How to complete this task. Restate word for word the lines of the entries below, starting with the line that holds "10 octobre 2024" and ending with the line that holds "Viper ist nicht anwesend.", and no others.

Dataset.

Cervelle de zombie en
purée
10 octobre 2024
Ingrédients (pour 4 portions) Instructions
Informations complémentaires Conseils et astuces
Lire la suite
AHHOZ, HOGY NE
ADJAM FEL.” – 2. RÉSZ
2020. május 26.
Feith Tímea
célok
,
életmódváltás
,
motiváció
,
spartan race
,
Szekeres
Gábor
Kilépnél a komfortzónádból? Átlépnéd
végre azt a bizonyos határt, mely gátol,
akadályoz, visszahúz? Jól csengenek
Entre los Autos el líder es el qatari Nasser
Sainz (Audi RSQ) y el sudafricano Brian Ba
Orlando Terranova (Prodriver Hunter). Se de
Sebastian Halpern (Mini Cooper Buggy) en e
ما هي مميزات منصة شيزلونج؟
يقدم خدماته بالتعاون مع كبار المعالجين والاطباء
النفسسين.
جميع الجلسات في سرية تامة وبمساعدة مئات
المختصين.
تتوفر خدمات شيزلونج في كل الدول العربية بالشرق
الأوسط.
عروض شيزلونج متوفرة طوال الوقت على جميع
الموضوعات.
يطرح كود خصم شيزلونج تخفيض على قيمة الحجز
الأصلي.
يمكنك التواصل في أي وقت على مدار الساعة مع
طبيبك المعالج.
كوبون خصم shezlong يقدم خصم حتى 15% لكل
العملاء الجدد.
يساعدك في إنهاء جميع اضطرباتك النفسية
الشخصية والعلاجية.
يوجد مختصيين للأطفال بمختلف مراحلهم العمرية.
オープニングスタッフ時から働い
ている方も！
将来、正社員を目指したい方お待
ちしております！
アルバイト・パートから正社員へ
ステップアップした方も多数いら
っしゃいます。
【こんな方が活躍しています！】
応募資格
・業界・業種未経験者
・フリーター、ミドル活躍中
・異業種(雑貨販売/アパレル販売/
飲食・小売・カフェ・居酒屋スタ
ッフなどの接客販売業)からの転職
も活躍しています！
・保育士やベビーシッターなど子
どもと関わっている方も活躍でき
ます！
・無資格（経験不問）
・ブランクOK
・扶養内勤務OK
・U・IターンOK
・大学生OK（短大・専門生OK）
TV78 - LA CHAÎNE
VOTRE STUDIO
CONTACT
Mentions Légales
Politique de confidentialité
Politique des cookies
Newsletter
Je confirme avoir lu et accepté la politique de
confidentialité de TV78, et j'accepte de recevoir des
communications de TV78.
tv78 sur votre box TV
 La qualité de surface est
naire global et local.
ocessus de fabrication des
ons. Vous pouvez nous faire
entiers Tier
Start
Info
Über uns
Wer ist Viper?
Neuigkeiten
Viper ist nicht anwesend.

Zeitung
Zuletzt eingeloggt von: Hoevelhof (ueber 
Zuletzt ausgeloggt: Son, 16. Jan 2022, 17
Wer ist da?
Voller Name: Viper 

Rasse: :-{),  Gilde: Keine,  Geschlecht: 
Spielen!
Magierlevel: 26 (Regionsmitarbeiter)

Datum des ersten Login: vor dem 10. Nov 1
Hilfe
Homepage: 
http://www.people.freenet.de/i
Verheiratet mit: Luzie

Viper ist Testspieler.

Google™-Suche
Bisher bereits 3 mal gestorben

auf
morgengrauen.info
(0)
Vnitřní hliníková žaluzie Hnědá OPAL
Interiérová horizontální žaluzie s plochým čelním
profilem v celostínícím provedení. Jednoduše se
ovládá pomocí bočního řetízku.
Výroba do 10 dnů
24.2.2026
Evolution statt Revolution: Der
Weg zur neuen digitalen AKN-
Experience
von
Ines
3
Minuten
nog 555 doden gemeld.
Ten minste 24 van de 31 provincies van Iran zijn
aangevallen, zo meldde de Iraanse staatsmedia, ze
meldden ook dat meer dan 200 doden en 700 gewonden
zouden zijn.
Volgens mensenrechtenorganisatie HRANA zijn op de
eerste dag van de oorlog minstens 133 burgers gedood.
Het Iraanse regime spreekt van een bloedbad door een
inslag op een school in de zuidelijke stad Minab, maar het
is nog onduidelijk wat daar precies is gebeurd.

Written response.
10 octobre 2024
Ingrédients (pour 4 portions) Instructions
Informations complémentaires Conseils et astuces
Lire la suite
AHHOZ, HOGY NE
ADJAM FEL.” – 2. RÉSZ
2020. május 26.
Feith Tímea
célok
,
életmódváltás
,
motiváció
,
spartan race
,
Szekeres
Gábor
Kilépnél a komfortzónádból? Átlépnéd
végre azt a bizonyos határt, mely gátol,
akadályoz, visszahúz? Jól csengenek
Entre los Autos el líder es el qatari Nasser
Sainz (Audi RSQ) y el sudafricano Brian Ba
Orlando Terranova (Prodriver Hunter). Se de
Sebastian Halpern (Mini Cooper Buggy) en e
ما هي مميزات منصة شيزلونج؟
يقدم خدماته بالتعاون مع كبار المعالجين والاطباء
النفسسين.
جميع الجلسات في سرية تامة وبمساعدة مئات
المختصين.
تتوفر خدمات شيزلونج في كل الدول العربية بالشرق
الأوسط.
عروض شيزلونج متوفرة طوال الوقت على جميع
الموضوعات.
يطرح كود خصم شيزلونج تخفيض على قيمة الحجز
الأصلي.
يمكنك التواصل في أي وقت على مدار الساعة مع
طبيبك المعالج.
كوبون خصم shezlong يقدم خصم حتى 15% لكل
العملاء الجدد.
يساعدك في إنهاء جميع اضطرباتك النفسية
الشخصية والعلاجية.
يوجد مختصيين للأطفال بمختلف مراحلهم العمرية.
オープニングスタッフ時から働い
ている方も！
将来、正社員を目指したい方お待
ちしております！
アルバイト・パートから正社員へ
ステップアップした方も多数いら
っしゃいます。
【こんな方が活躍しています！】
応募資格
・業界・業種未経験者
・フリーター、ミドル活躍中
・異業種(雑貨販売/アパレル販売/
飲食・小売・カフェ・居酒屋スタ
ッフなどの接客販売業)からの転職
も活躍しています！
・保育士やベビーシッターなど子
どもと関わっている方も活躍でき
ます！
・無資格（経験不問）
・ブランクOK
・扶養内勤務OK
・U・IターンOK
・大学生OK（短大・専門生OK）
TV78 - LA CHAÎNE
VOTRE STUDIO
CONTACT
Mentions Légales
Politique de confidentialité
Politique des cookies
Newsletter
Je confirme avoir lu et accepté la politique de
confidentialité de TV78, et j'accepte de recevoir des
communications de TV78.
tv78 sur votre box TV
 La qualité de surface est
naire global et local.
ocessus de fabrication des
ons. Vous pouvez nous faire
entiers Tier
Start
Info
Über uns
Wer ist Viper?
Neuigkeiten
Viper ist nicht anwesend.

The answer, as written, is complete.